Reports 1-1 of 1 Clear search Modify search
AdV-DAQ (Data collection)
bouedo, masserot, mours - 9:16 Monday 25 July 2022 (56526) Print this report
DAQ: rtpc TolmFrameBuilder frame at 5Hz (dt:0.2s)

Last friday, 20220722 between 11h and 12h30-UTC, we setup the frame building at 5Hz on most of the TolmFrameBuilder servers, except the the FDS_Img_Tfb one :

  • the frames with a frame dt at 0.2s  are received by the FbmFFE server . Today a single FdIOServer called FbmFFEDy allows the low latency data accesses  for commissioners
  • the TolmFrameBuilder server configurations were updated to allow the frame building at 5Hz and the frame transmission to the FbmFFE server
  • The 50Hz online frame building and the frame dt extension from 0.2s to 1s are done between the FbmFFE and the FbmFE frame merger stages by the server called *_50Hz in data collection Front End DAQ sub-group . It was done previously between the FbmFE and the FbmMain frame merger stages
  • Note that during the time period of the operations some channels may be missing .

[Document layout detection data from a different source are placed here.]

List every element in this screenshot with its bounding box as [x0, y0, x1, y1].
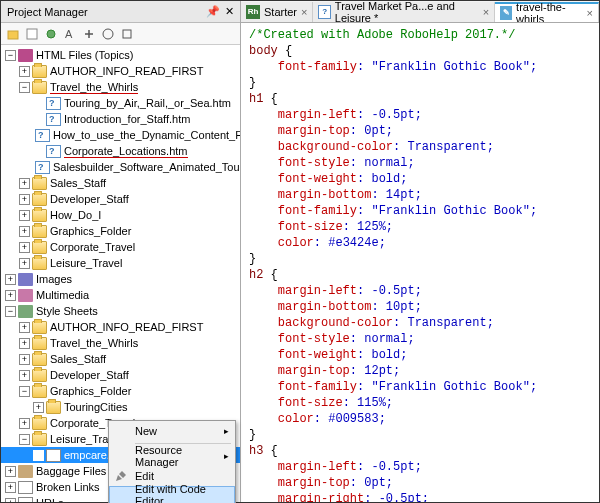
folder-icon: [32, 433, 47, 446]
tree-images[interactable]: +Images: [1, 271, 240, 287]
folder-icon: [32, 225, 47, 238]
folder-icon: [32, 209, 47, 222]
folder-icon: [32, 417, 47, 430]
close-icon[interactable]: ✕: [222, 5, 236, 19]
folder-icon: [32, 385, 47, 398]
toolbar-icon-3[interactable]: [43, 26, 59, 42]
folder-icon: [32, 65, 47, 78]
tree-salesbuilder[interactable]: Salesbuilder_Software_Animated_Tour.htm: [1, 159, 240, 175]
tree-howto[interactable]: How_to_use_the_Dynamic_Content_Filters.h…: [1, 127, 240, 143]
folder-icon: [32, 241, 47, 254]
tab-label: Starter: [264, 6, 297, 18]
folder-icon: [32, 193, 47, 206]
panel-title: Project Manager: [5, 6, 206, 18]
tree-ss-graphics[interactable]: −Graphics_Folder: [1, 383, 240, 399]
tab-travel-whirls[interactable]: ✎travel-the-whirls×: [495, 2, 599, 22]
folder-icon: [32, 257, 47, 270]
tree-travel-whirls[interactable]: −Travel_the_Whirls: [1, 79, 240, 95]
htm-icon: [46, 97, 61, 110]
folder-icon: [46, 401, 61, 414]
tree-ss-author[interactable]: +AUTHOR_INFO_READ_FIRST: [1, 319, 240, 335]
htm-icon: [35, 129, 50, 142]
toolbar-icon-2[interactable]: [24, 26, 40, 42]
folder-icon: [32, 369, 47, 382]
url-icon: [18, 497, 33, 503]
tab-label: travel-the-whirls: [516, 1, 582, 23]
svg-text:A: A: [65, 28, 73, 40]
tree-ss-touring-cities[interactable]: +TouringCities: [1, 399, 240, 415]
htm-tab-icon: ?: [318, 5, 330, 19]
book-icon: [18, 465, 33, 478]
folder-icon: [32, 177, 47, 190]
code-selector: h1: [249, 92, 263, 106]
tree-leisure-travel[interactable]: +Leisure_Travel: [1, 255, 240, 271]
tree-html-files[interactable]: −HTML Files (Topics): [1, 47, 240, 63]
tab-close-icon[interactable]: ×: [301, 6, 307, 18]
toolbar-icon-4[interactable]: A: [62, 26, 78, 42]
svg-rect-5: [123, 30, 131, 38]
tree-dev-staff[interactable]: +Developer_Staff: [1, 191, 240, 207]
toolbar-icon-6[interactable]: [100, 26, 116, 42]
tree-sales-staff[interactable]: +Sales_Staff: [1, 175, 240, 191]
tab-starter[interactable]: RhStarter×: [241, 2, 313, 22]
tree-ss-sales[interactable]: +Sales_Staff: [1, 351, 240, 367]
pencil-icon: [114, 469, 128, 483]
menu-resource-manager[interactable]: Resource Manager▸: [109, 446, 235, 466]
htm-icon: [46, 113, 61, 126]
submenu-arrow-icon: ▸: [224, 451, 229, 461]
toolbar-icon-1[interactable]: [5, 26, 21, 42]
folder-icon: [32, 337, 47, 350]
robohelp-icon: Rh: [246, 5, 260, 19]
book-icon: [18, 289, 33, 302]
tree-author-info[interactable]: +AUTHOR_INFO_READ_FIRST: [1, 63, 240, 79]
menu-edit-code[interactable]: Edit with Code Editor: [109, 486, 235, 503]
code-selector: h2: [249, 268, 263, 282]
context-menu: New▸ Resource Manager▸ Edit Edit with Co…: [108, 420, 236, 503]
toolbar-icon-5[interactable]: [81, 26, 97, 42]
tab-label: Travel Market Pa...e and Leisure *: [335, 1, 479, 23]
toolbar-icon-7[interactable]: [119, 26, 135, 42]
tree-graphics[interactable]: +Graphics_Folder: [1, 223, 240, 239]
svg-rect-0: [8, 31, 18, 39]
htm-icon: [46, 145, 61, 158]
css-tab-icon: ✎: [500, 6, 512, 20]
tree-multimedia[interactable]: +Multimedia: [1, 287, 240, 303]
folder-icon: [32, 321, 47, 334]
tab-close-icon[interactable]: ×: [483, 6, 489, 18]
tree-intro[interactable]: Introduction_for_Staff.htm: [1, 111, 240, 127]
tree-ss-travel[interactable]: +Travel_the_Whirls: [1, 335, 240, 351]
folder-icon: [32, 353, 47, 366]
tab-close-icon[interactable]: ×: [587, 7, 593, 19]
editor-tabs: RhStarter× ?Travel Market Pa...e and Lei…: [241, 1, 599, 23]
tree-corp-loc[interactable]: Corporate_Locations.htm: [1, 143, 240, 159]
book-icon: [18, 273, 33, 286]
tab-travel-market[interactable]: ?Travel Market Pa...e and Leisure *×: [313, 2, 495, 22]
code-editor[interactable]: /*Created with Adobe RoboHelp 2017.*/ bo…: [241, 23, 599, 502]
tree-touring[interactable]: Touring_by_Air,_Rail,_or_Sea.htm: [1, 95, 240, 111]
link-icon: [18, 481, 33, 494]
htm-icon: [35, 161, 50, 174]
code-comment: /*Created with Adobe RoboHelp 2017.*/: [249, 28, 515, 42]
folder-icon: [32, 81, 47, 94]
book-icon: [18, 305, 33, 318]
svg-point-2: [47, 30, 55, 38]
book-icon: [18, 49, 33, 62]
submenu-arrow-icon: ▸: [224, 426, 229, 436]
code-selector: body: [249, 44, 278, 58]
css-icon: [46, 449, 61, 462]
panel-header: Project Manager 📌 ✕: [1, 1, 240, 23]
svg-rect-1: [27, 29, 37, 39]
menu-new[interactable]: New▸: [109, 421, 235, 441]
tree-corp-travel[interactable]: +Corporate_Travel: [1, 239, 240, 255]
tree-style-sheets[interactable]: −Style Sheets: [1, 303, 240, 319]
tree-how-do-i[interactable]: +How_Do_I: [1, 207, 240, 223]
project-toolbar: A: [1, 23, 240, 45]
tree-ss-dev[interactable]: +Developer_Staff: [1, 367, 240, 383]
svg-point-4: [103, 29, 113, 39]
pin-icon[interactable]: 📌: [206, 5, 220, 19]
code-selector: h3: [249, 444, 263, 458]
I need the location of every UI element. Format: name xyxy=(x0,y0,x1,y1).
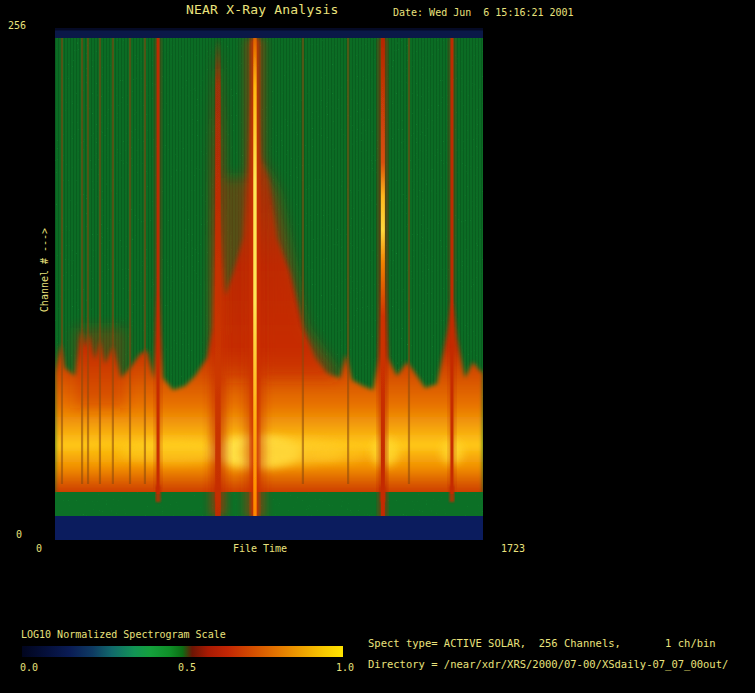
colorbar-tick-0: 0.0 xyxy=(20,662,38,674)
directory-line: Directory = /near/xdr/XRS/2000/07-00/XSd… xyxy=(368,658,728,670)
colorbar-gradient xyxy=(22,646,343,657)
date-label: Date: Wed Jun 6 15:16:21 2001 xyxy=(393,7,574,19)
x-axis-min-tick: 0 xyxy=(36,543,42,555)
spectrogram-plot xyxy=(55,28,483,540)
y-axis-min-tick: 0 xyxy=(16,529,22,541)
x-axis-max-tick: 1723 xyxy=(501,543,525,555)
spect-type-line: Spect type= ACTIVE SOLAR, 256 Channels, … xyxy=(368,637,716,649)
page-title: NEAR X-Ray Analysis xyxy=(186,4,339,16)
colorbar-tick-05: 0.5 xyxy=(178,662,196,674)
bottom-margin-band xyxy=(55,516,483,540)
x-axis-label: File Time xyxy=(55,543,465,555)
colorbar-tick-1: 1.0 xyxy=(336,662,354,674)
near-xray-analysis-window: NEAR X-Ray Analysis Date: Wed Jun 6 15:1… xyxy=(0,0,755,693)
colorbar-label: LOG10 Normalized Spectrogram Scale xyxy=(21,629,226,641)
y-axis-label: Channel # ---> xyxy=(39,228,50,312)
y-axis-max-tick: 256 xyxy=(8,20,26,32)
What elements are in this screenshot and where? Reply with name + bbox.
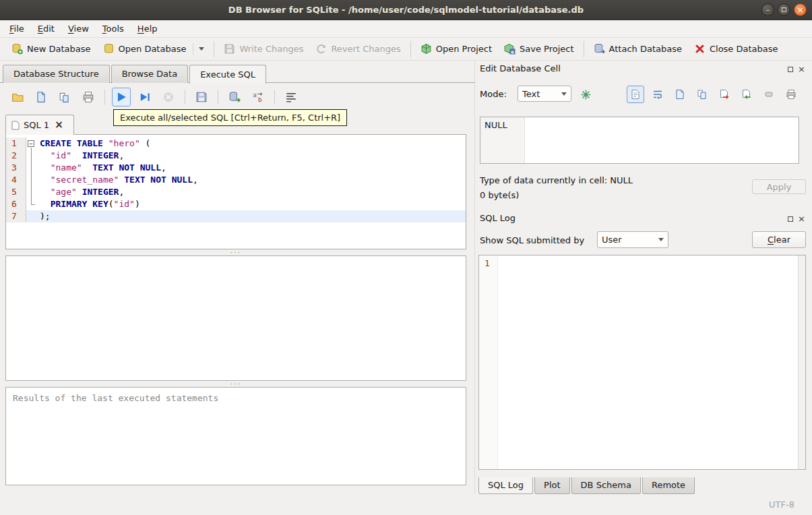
new-database-button[interactable]: New Database	[5, 40, 97, 58]
minimize-icon[interactable]: –	[761, 3, 774, 16]
code-line-1[interactable]: 1−CREATE TABLE "hero" (	[6, 138, 466, 150]
menubar: File Edit View Tools Help	[0, 20, 812, 38]
tab-plot[interactable]: Plot	[534, 477, 570, 494]
close-dock-icon[interactable]: ×	[798, 214, 805, 223]
code-text[interactable]: "secret_name" TEXT NOT NULL,	[37, 174, 466, 186]
fold-marker-icon[interactable]: −	[26, 138, 37, 150]
code-text[interactable]: "name" TEXT NOT NULL,	[37, 162, 466, 174]
code-text[interactable]: PRIMARY KEY("id")	[37, 198, 466, 210]
format-sql-icon[interactable]	[282, 88, 301, 107]
database-close-icon	[694, 43, 706, 55]
code-line-3[interactable]: 3 "name" TEXT NOT NULL,	[6, 162, 466, 174]
execute-all-icon[interactable]	[112, 88, 131, 107]
float-dock-icon[interactable]	[788, 67, 793, 72]
print-cell-icon[interactable]	[782, 86, 800, 103]
write-changes-label: Write Changes	[239, 44, 303, 54]
import-icon[interactable]	[738, 86, 755, 103]
stop-icon	[159, 88, 178, 107]
log-filter-combobox[interactable]: User	[597, 231, 668, 248]
code-text[interactable]: );	[37, 210, 466, 222]
sql-editor[interactable]: 1−CREATE TABLE "hero" (2 "id" INTEGER,3 …	[5, 134, 466, 249]
sql-log-area[interactable]: 1	[478, 255, 806, 470]
code-line-5[interactable]: 5 "age" INTEGER,	[6, 186, 466, 198]
code-text[interactable]: "id" INTEGER,	[37, 150, 466, 162]
code-text[interactable]: "age" INTEGER,	[37, 186, 466, 198]
tab-sql-log[interactable]: SQL Log	[478, 477, 533, 494]
mode-label: Mode:	[480, 89, 507, 99]
menu-edit[interactable]: Edit	[31, 21, 61, 36]
save-sql-file-icon[interactable]	[32, 88, 51, 107]
close-tab-icon[interactable]: ×	[55, 120, 63, 130]
mode-combobox[interactable]: Text	[518, 86, 571, 102]
code-line-6[interactable]: 6 PRIMARY KEY("id")	[6, 198, 466, 210]
open-project-button[interactable]: Open Project	[414, 40, 498, 58]
open-sql-file-icon[interactable]	[8, 88, 27, 107]
line-number: 1	[6, 138, 26, 150]
results-message-pane[interactable]: Results of the last executed statements	[5, 387, 466, 485]
tab-execute-sql[interactable]: Execute SQL	[189, 65, 266, 84]
menu-view[interactable]: View	[61, 21, 96, 36]
tab-browse-data[interactable]: Browse Data	[111, 65, 189, 83]
open-database-dropdown-icon[interactable]	[199, 47, 204, 51]
menu-help[interactable]: Help	[131, 21, 164, 36]
auto-switch-mode-icon[interactable]	[577, 86, 594, 103]
mode-value: Text	[522, 89, 556, 99]
execute-current-line-icon[interactable]	[135, 88, 154, 107]
find-replace-icon[interactable]: ab	[249, 88, 268, 107]
open-external-icon[interactable]	[671, 86, 689, 103]
attach-database-button[interactable]: Attach Database	[588, 40, 688, 58]
results-grid[interactable]	[5, 255, 466, 381]
svg-text:a: a	[253, 92, 257, 98]
open-database-button[interactable]: Open Database	[97, 40, 211, 59]
line-number: 7	[6, 210, 26, 222]
code-text[interactable]: CREATE TABLE "hero" (	[37, 138, 466, 150]
svg-text:b: b	[258, 96, 262, 103]
cell-value-body[interactable]	[525, 117, 799, 163]
cell-editor-toolbar	[627, 86, 800, 103]
float-dock-icon[interactable]	[788, 216, 793, 222]
tab-db-schema[interactable]: DB Schema	[571, 477, 641, 494]
maximize-icon[interactable]	[778, 3, 790, 16]
toolbar-separator	[185, 90, 185, 104]
line-number: 3	[6, 162, 26, 174]
close-database-button[interactable]: Close Database	[688, 40, 784, 58]
log-line-number: 1	[479, 255, 498, 469]
set-null-icon[interactable]	[760, 86, 778, 103]
execute-tooltip: Execute all/selected SQL [Ctrl+Return, F…	[113, 109, 347, 126]
revert-changes-icon	[315, 43, 327, 55]
tab-remote[interactable]: Remote	[642, 477, 695, 494]
cell-value-editor[interactable]: NULL	[480, 117, 799, 164]
log-scrollbar[interactable]	[798, 255, 805, 469]
text-mode-icon[interactable]	[627, 86, 644, 103]
menu-file[interactable]: File	[3, 21, 31, 36]
clear-button[interactable]: Clear	[752, 231, 806, 248]
copy-icon[interactable]	[693, 86, 711, 103]
print-sql-icon[interactable]	[79, 88, 98, 107]
cell-type-text: Type of data currently in cell: NULL	[480, 175, 633, 185]
splitter-handle[interactable]: ···	[5, 381, 466, 387]
code-line-2[interactable]: 2 "id" INTEGER,	[6, 150, 466, 162]
save-project-button[interactable]: Save Project	[498, 40, 580, 58]
fold-margin	[26, 162, 37, 174]
tab-database-structure[interactable]: Database Structure	[3, 65, 110, 83]
menu-tools[interactable]: Tools	[96, 21, 131, 36]
save-sql-as-icon[interactable]	[55, 88, 74, 107]
close-icon[interactable]: ×	[794, 3, 807, 16]
export-icon[interactable]	[716, 86, 733, 103]
open-database-label: Open Database	[119, 44, 187, 54]
save-results-icon[interactable]	[192, 88, 211, 107]
fold-margin	[26, 186, 37, 198]
close-dock-icon[interactable]: ×	[798, 65, 805, 73]
sql-file-tab[interactable]: SQL 1 ×	[5, 115, 74, 135]
log-content[interactable]	[498, 255, 798, 469]
new-database-label: New Database	[27, 44, 91, 54]
splitter-handle[interactable]: ···	[5, 249, 466, 255]
word-wrap-icon[interactable]	[649, 86, 666, 103]
encoding-indicator[interactable]: UTF-8	[769, 499, 794, 510]
database-attach-icon	[594, 43, 605, 55]
export-sql-icon[interactable]	[225, 88, 244, 107]
titlebar[interactable]: DB Browser for SQLite - /home/user/code/…	[0, 0, 812, 20]
dock-divider[interactable]	[474, 61, 475, 493]
code-line-7[interactable]: 7);	[6, 210, 466, 222]
code-line-4[interactable]: 4 "secret_name" TEXT NOT NULL,	[6, 174, 466, 186]
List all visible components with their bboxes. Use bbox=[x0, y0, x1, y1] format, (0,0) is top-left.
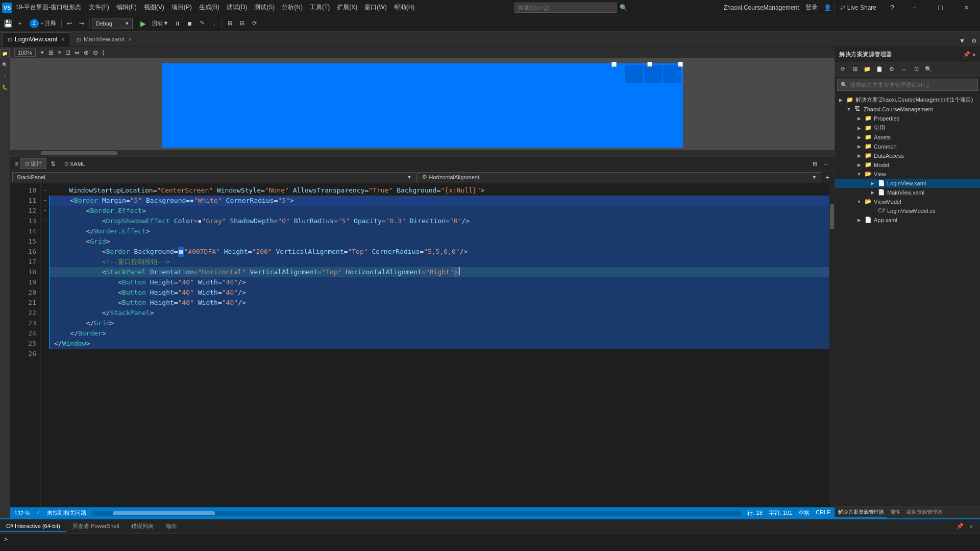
activity-debug2[interactable]: 🐛 bbox=[1, 83, 10, 92]
tree-solution-root[interactable]: ▶ 📁 解决方案'Zhaoxi.CourseManagement'(1个项目) bbox=[835, 95, 980, 105]
search-field[interactable] bbox=[850, 82, 974, 88]
sidebar-btn-4[interactable]: 📋 bbox=[874, 64, 885, 75]
menu-project[interactable]: 项目(P) bbox=[168, 1, 195, 14]
sidebar-btn-8[interactable]: 🔍 bbox=[923, 64, 934, 75]
toolbar-extra3[interactable]: ⟳ bbox=[249, 18, 260, 29]
sidebar-btn-2[interactable]: ⊞ bbox=[849, 64, 861, 75]
rotate-icon[interactable]: ⇅ bbox=[48, 159, 58, 169]
expand-icon-da[interactable]: ▶ bbox=[855, 152, 863, 159]
activity-search[interactable]: 🔍 bbox=[1, 60, 10, 69]
expand-icon-refs[interactable]: ▶ bbox=[855, 125, 863, 132]
tree-item-view[interactable]: ▼ 📂 View bbox=[835, 170, 980, 179]
tab-mainview[interactable]: ⊡ MainView.xaml × bbox=[71, 32, 138, 46]
tree-item-common[interactable]: ▶ 📁 Common bbox=[835, 142, 980, 151]
resize-handle-tl[interactable] bbox=[611, 62, 617, 67]
tab-settings-icon[interactable]: ⚙ bbox=[968, 35, 980, 46]
right-tab-properties[interactable]: 属性 bbox=[887, 507, 903, 518]
bottom-tab-errors[interactable]: 错误列表 bbox=[125, 520, 160, 532]
add-icon[interactable]: + bbox=[14, 18, 26, 29]
expand-icon[interactable]: ⟨ bbox=[102, 49, 105, 56]
expand-icon-view[interactable]: ▼ bbox=[855, 171, 863, 178]
menu-debug[interactable]: 调试(D) bbox=[223, 1, 251, 14]
v-scrollbar-thumb[interactable] bbox=[830, 204, 834, 229]
expand-icon-common[interactable]: ▶ bbox=[855, 143, 863, 150]
expand-icon-app[interactable]: ▶ bbox=[855, 217, 863, 224]
tab-dropdown-icon[interactable]: ▼ bbox=[956, 35, 968, 46]
restore-button[interactable]: □ bbox=[929, 0, 952, 15]
sidebar-btn-5[interactable]: ⚙ bbox=[886, 64, 897, 75]
menu-extensions[interactable]: 扩展(X) bbox=[333, 1, 361, 14]
sidebar-pin-icon[interactable]: 📌 bbox=[963, 51, 971, 58]
tree-item-appxaml[interactable]: ▶ 📄 App.xaml bbox=[835, 215, 980, 225]
list-icon[interactable]: ≡ bbox=[58, 49, 61, 56]
tree-item-loginview[interactable]: ▶ 📄 LoginView.xaml bbox=[835, 179, 980, 188]
tab-mainview-close[interactable]: × bbox=[128, 36, 133, 43]
panel-close-icon[interactable]: × bbox=[967, 522, 976, 531]
preview-scrollbar-thumb[interactable] bbox=[41, 151, 117, 155]
h-scrollbar[interactable] bbox=[92, 511, 741, 516]
right-tab-team[interactable]: 团队资源管理器 bbox=[903, 507, 945, 518]
menu-tools[interactable]: 工具(T) bbox=[306, 1, 333, 14]
preview-icon[interactable]: ⊡ bbox=[65, 49, 70, 56]
code-content[interactable]: WindowStartupLocation="CenterScreen" Win… bbox=[49, 183, 829, 507]
close-button[interactable]: × bbox=[955, 0, 978, 15]
sidebar-btn-7[interactable]: ⊡ bbox=[911, 64, 922, 75]
stop-icon[interactable]: ⏹ bbox=[184, 18, 195, 29]
tree-item-viewmodel[interactable]: ▼ 📂 ViewModel bbox=[835, 197, 980, 206]
tree-item-loginviewmodel[interactable]: C# LoginViewModel.cs bbox=[835, 206, 980, 215]
code-selector-left[interactable]: StackPanel ▼ bbox=[12, 172, 416, 182]
grid-icon[interactable]: ⊞ bbox=[48, 49, 54, 56]
sidebar-search[interactable]: 🔍 bbox=[837, 79, 978, 91]
expand-icon-vm[interactable]: ▼ bbox=[855, 198, 863, 205]
menu-build[interactable]: 生成(B) bbox=[195, 1, 223, 14]
tree-item-properties[interactable]: ▶ 📁 Properties bbox=[835, 114, 980, 123]
tree-item-dataaccess[interactable]: ▶ 📁 DataAccess bbox=[835, 151, 980, 160]
add-code-icon[interactable]: + bbox=[822, 172, 832, 182]
start-btn[interactable]: 启动▼ bbox=[150, 19, 170, 27]
bottom-tab-output[interactable]: 输出 bbox=[160, 520, 183, 532]
signin-button[interactable]: 登录 bbox=[802, 2, 821, 13]
bottom-tab-cs-interactive[interactable]: C# Interactive (64-bit) bbox=[0, 521, 66, 532]
expand-icon-project[interactable]: ▼ bbox=[845, 106, 852, 113]
menu-analyze[interactable]: 分析(N) bbox=[278, 1, 306, 14]
menu-edit[interactable]: 编辑(E) bbox=[113, 1, 140, 14]
preview-scrollbar-track[interactable] bbox=[10, 150, 835, 156]
debug-dropdown[interactable]: Debug ▼ bbox=[92, 18, 133, 29]
tree-item-mainview[interactable]: ▶ 📄 MainView.xaml bbox=[835, 188, 980, 197]
minimize-button[interactable]: − bbox=[903, 0, 926, 15]
toolbar-extra1[interactable]: ⊞ bbox=[224, 18, 235, 29]
question-icon[interactable]: ? bbox=[885, 0, 900, 15]
zoom-in-icon[interactable]: ⊕ bbox=[84, 49, 89, 56]
play-icon[interactable]: ▶ bbox=[137, 18, 149, 29]
menu-file[interactable]: 文件(F) bbox=[85, 1, 112, 14]
h-scrollbar-thumb[interactable] bbox=[113, 511, 215, 515]
sidebar-close-icon[interactable]: × bbox=[972, 52, 976, 58]
activity-explorer[interactable]: 📁 bbox=[1, 49, 10, 58]
tree-item-model[interactable]: ▶ 📁 Model bbox=[835, 160, 980, 170]
search-icon[interactable]: 🔍 bbox=[620, 4, 627, 11]
step-over-icon[interactable]: ↷ bbox=[196, 18, 207, 29]
pause-icon[interactable]: ⏸ bbox=[172, 18, 183, 29]
toolbar-extra2[interactable]: ⊟ bbox=[236, 18, 248, 29]
bottom-tab-powershell[interactable]: 开发者 PowerShell bbox=[66, 520, 126, 532]
zoom-dropdown[interactable]: ▼ bbox=[40, 50, 44, 55]
undo-icon[interactable]: ↩ bbox=[64, 18, 75, 29]
tree-item-assets[interactable]: ▶ 📁 Assets bbox=[835, 133, 980, 142]
menu-help[interactable]: 帮助(H) bbox=[390, 1, 419, 14]
live-share-button[interactable]: ⇄ Live Share bbox=[835, 3, 881, 12]
redo-icon[interactable]: ↪ bbox=[76, 18, 87, 29]
code-selector-right[interactable]: ⚙ HorizontalAlignment ▼ bbox=[418, 172, 822, 182]
menu-window[interactable]: 窗口(W) bbox=[361, 1, 390, 14]
expand-icon-solution[interactable]: ▶ bbox=[837, 97, 844, 104]
panel-collapse-icon[interactable]: ─ bbox=[821, 159, 830, 169]
activity-git[interactable]: ⑂ bbox=[1, 71, 10, 81]
expand-icon-model[interactable]: ▶ bbox=[855, 161, 863, 169]
panel-pin-icon[interactable]: 📌 bbox=[955, 522, 965, 531]
expand-icon-lv[interactable]: ▶ bbox=[869, 180, 876, 187]
panel-expand-icon[interactable]: ⊞ bbox=[810, 159, 819, 169]
v-scrollbar[interactable] bbox=[829, 183, 835, 507]
zoom-out-icon[interactable]: ⊖ bbox=[93, 49, 98, 56]
sidebar-btn-3[interactable]: 📁 bbox=[862, 64, 873, 75]
step-in-icon[interactable]: ↓ bbox=[208, 18, 219, 29]
search-input[interactable] bbox=[514, 3, 617, 13]
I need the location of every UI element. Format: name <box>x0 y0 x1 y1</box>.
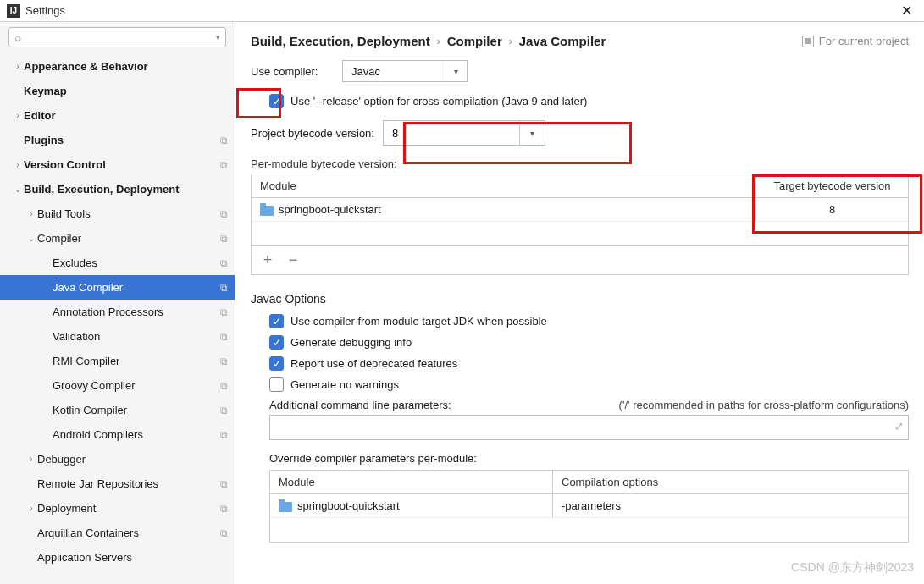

Others minor changes have been performed too

  • the input of the FreqAna server in now the FbmMain online SHM  instead of FbmFE  one previously
  • The input for  the  transmission of the online DAQ stream to the olserver53 , done by the servers StToSpare* in now the FbmMain online SHM  instead of FbmFE  one previously

The first attached plot show the trend data over the week-end  for the more DAQ relevant channels:

  • no strange behaviours observed during the week-end
  • Due to  the new DAQ  frame merging stage, the latency for the 1s frame has increase by 0.3s

On the second attached plot one can see periodic (every 4h) peaks on the latency for the SNEB_Fb server and the SQB2_Fb server ::

 

Images attached to this report
Comments to this report:
masserot, mours, pacaud - 10:31 Tuesday 26 July 2022 (56542) Print this report

The 4h periodic peaks on the latency of the SNEB_Fb and SQB2_Fb are du to the rhsmcertd daemon , configured by default to run every 4h . The activity of this daemon is reported in the /var/log/rhsm/rhsmcertd.log logfile:

  • rtpc8 (SNEB_Fb) rhsmcertd logfile content  with a time report as local time
    • Mon Jul 25 00:45:01 2022 [INFO] (Cert Check) Certificates updated.
      Mon Jul 25 04:45:01 2022 [INFO] (Cert Check) Certificates updated.
      Mon Jul 25 08:45:02 2022 [INFO] (Cert Check) Certificates updated.
      Mon Jul 25 12:45:02 2022 [INFO] (Cert Check) Certificates updated.
      Mon Jul 25 13:21:38 2022 [INFO] (Auto-attach) Certificates updated.
      Mon Jul 25 16:45:02 2022 [INFO] (Cert Check) Certificates updated.
      Mon Jul 25 20:45:02 2022 [INFO] (Cert Check) Certificates updated.
      Tue Jul 26 00:45:02 2022 [INFO] (Cert Check) Certificates updated.
      Tue Jul 26 04:45:02 2022 [INFO] (Cert Check) Certificates updated.
      Tue Jul 26 08:45:02 2022 [INFO] (Cert Check) Certificates updated.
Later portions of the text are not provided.